* _What to do_:
Only the lines below between the one holding "BLACK MAGIC TAN ULTRA" and the one holding "Repair specializes in custom solutions that", inclusive, are to be reproduced word for word; the pictures are to be left out.

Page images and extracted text
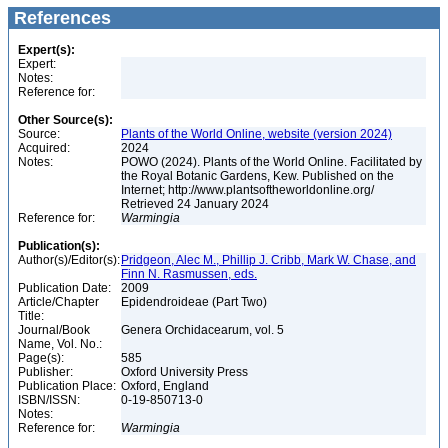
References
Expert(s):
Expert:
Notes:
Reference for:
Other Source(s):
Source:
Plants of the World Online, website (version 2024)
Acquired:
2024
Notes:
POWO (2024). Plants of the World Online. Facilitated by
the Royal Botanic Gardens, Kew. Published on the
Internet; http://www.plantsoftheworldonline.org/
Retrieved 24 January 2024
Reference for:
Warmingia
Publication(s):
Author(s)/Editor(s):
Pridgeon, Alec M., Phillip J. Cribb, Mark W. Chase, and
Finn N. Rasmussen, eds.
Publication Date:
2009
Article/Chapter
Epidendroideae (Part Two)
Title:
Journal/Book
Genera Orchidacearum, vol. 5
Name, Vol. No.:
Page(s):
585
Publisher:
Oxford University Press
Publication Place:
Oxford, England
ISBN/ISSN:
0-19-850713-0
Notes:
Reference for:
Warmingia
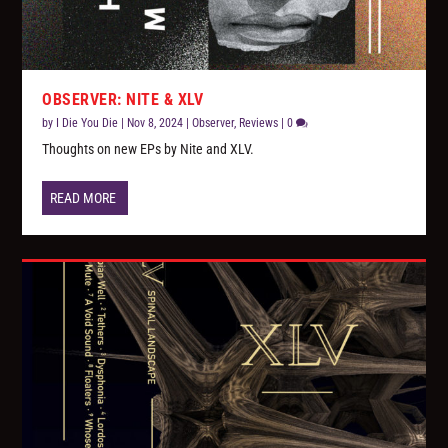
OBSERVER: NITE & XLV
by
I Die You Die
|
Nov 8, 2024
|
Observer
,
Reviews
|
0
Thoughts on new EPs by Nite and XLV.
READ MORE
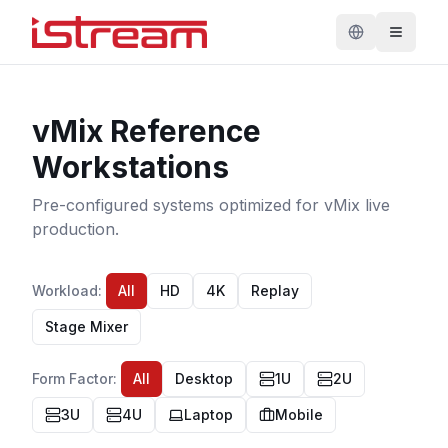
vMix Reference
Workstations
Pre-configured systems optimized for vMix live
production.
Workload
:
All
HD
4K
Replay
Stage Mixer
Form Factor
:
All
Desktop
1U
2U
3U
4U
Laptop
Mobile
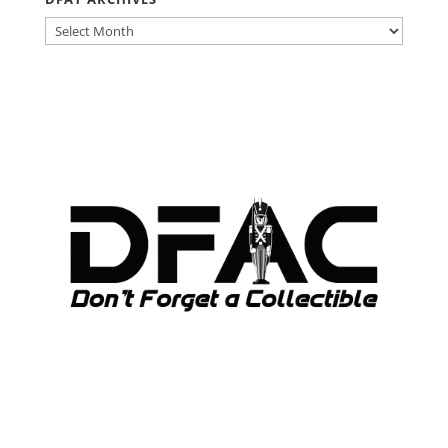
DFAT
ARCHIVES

...

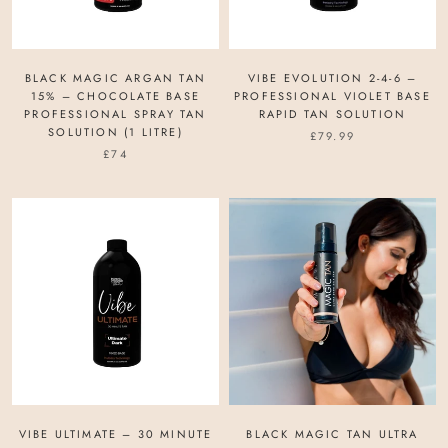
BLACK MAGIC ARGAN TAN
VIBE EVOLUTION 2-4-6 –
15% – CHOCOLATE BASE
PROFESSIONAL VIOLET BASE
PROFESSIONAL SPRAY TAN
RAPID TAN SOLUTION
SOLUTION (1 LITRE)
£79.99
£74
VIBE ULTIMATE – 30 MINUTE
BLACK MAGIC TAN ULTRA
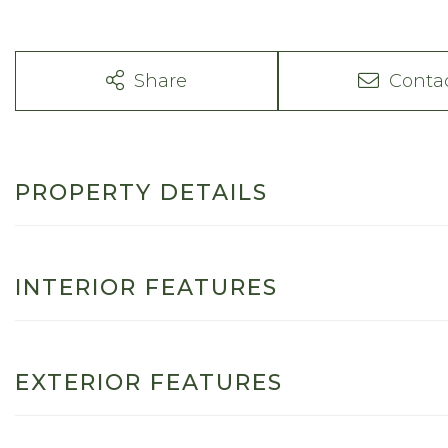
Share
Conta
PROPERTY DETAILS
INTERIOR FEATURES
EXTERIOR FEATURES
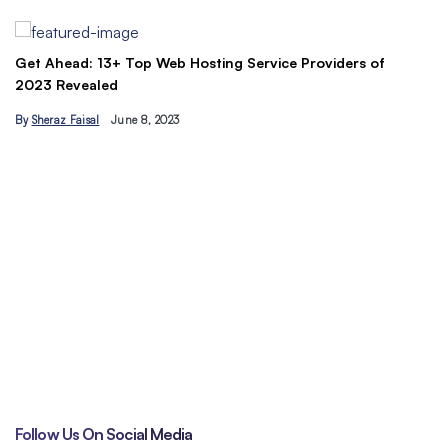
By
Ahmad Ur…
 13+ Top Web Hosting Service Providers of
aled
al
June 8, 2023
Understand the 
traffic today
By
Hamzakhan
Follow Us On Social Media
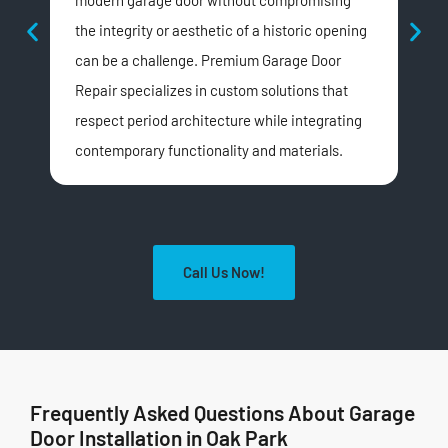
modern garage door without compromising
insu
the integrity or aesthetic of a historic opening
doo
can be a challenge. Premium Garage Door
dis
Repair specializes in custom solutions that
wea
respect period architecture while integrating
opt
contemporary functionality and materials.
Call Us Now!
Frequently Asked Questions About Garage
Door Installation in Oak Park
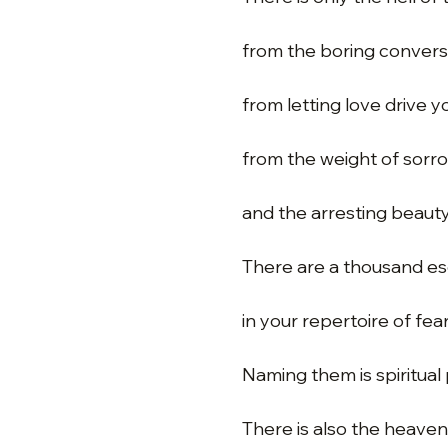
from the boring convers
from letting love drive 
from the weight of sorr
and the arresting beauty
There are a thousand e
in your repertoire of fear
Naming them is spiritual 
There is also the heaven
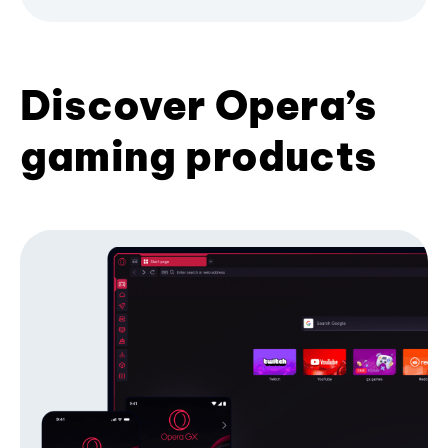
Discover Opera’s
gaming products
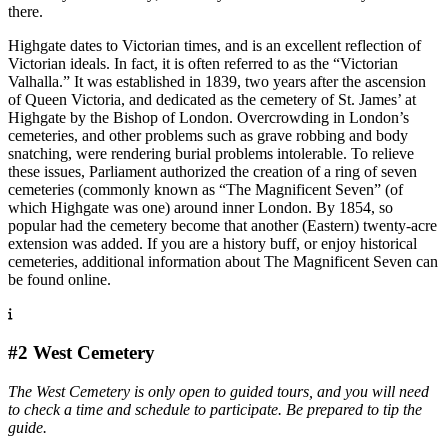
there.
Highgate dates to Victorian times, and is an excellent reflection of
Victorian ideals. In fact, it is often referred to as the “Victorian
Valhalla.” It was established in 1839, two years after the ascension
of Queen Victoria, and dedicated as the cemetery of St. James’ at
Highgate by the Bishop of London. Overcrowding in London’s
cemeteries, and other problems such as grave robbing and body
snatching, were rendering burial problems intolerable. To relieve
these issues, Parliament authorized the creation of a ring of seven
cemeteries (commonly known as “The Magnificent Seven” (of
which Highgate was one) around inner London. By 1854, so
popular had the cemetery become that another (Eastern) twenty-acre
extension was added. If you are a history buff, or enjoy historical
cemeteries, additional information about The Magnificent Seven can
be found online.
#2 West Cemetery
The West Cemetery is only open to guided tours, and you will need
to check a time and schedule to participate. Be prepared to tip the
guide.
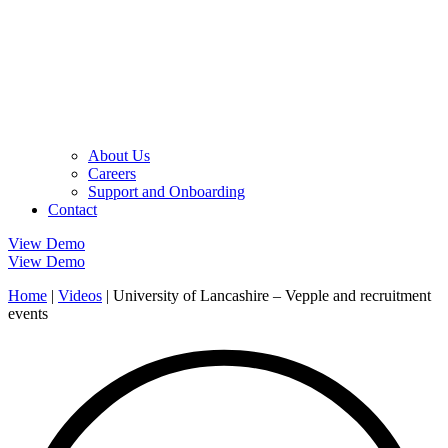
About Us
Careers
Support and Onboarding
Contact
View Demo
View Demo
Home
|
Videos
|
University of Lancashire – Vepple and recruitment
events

* _Solution to this problem_:
BLACK MAGIC TAN ULTRA
Share
Conta
PROPERTY DETAILS
INTERIOR FEATURES
EXTERIOR FEATURES
By
Ahmad Ur…
 13+ Top Web Hosting Service Providers of
aled
al
June 8, 2023
Understand the 
traffic today
By
Hamzakhan
Follow Us On Social Media
modern garage door without compromising
insu
the integrity or aesthetic of a historic opening
doo
can be a challenge. Premium Garage Door
dis
Repair specializes in custom solutions that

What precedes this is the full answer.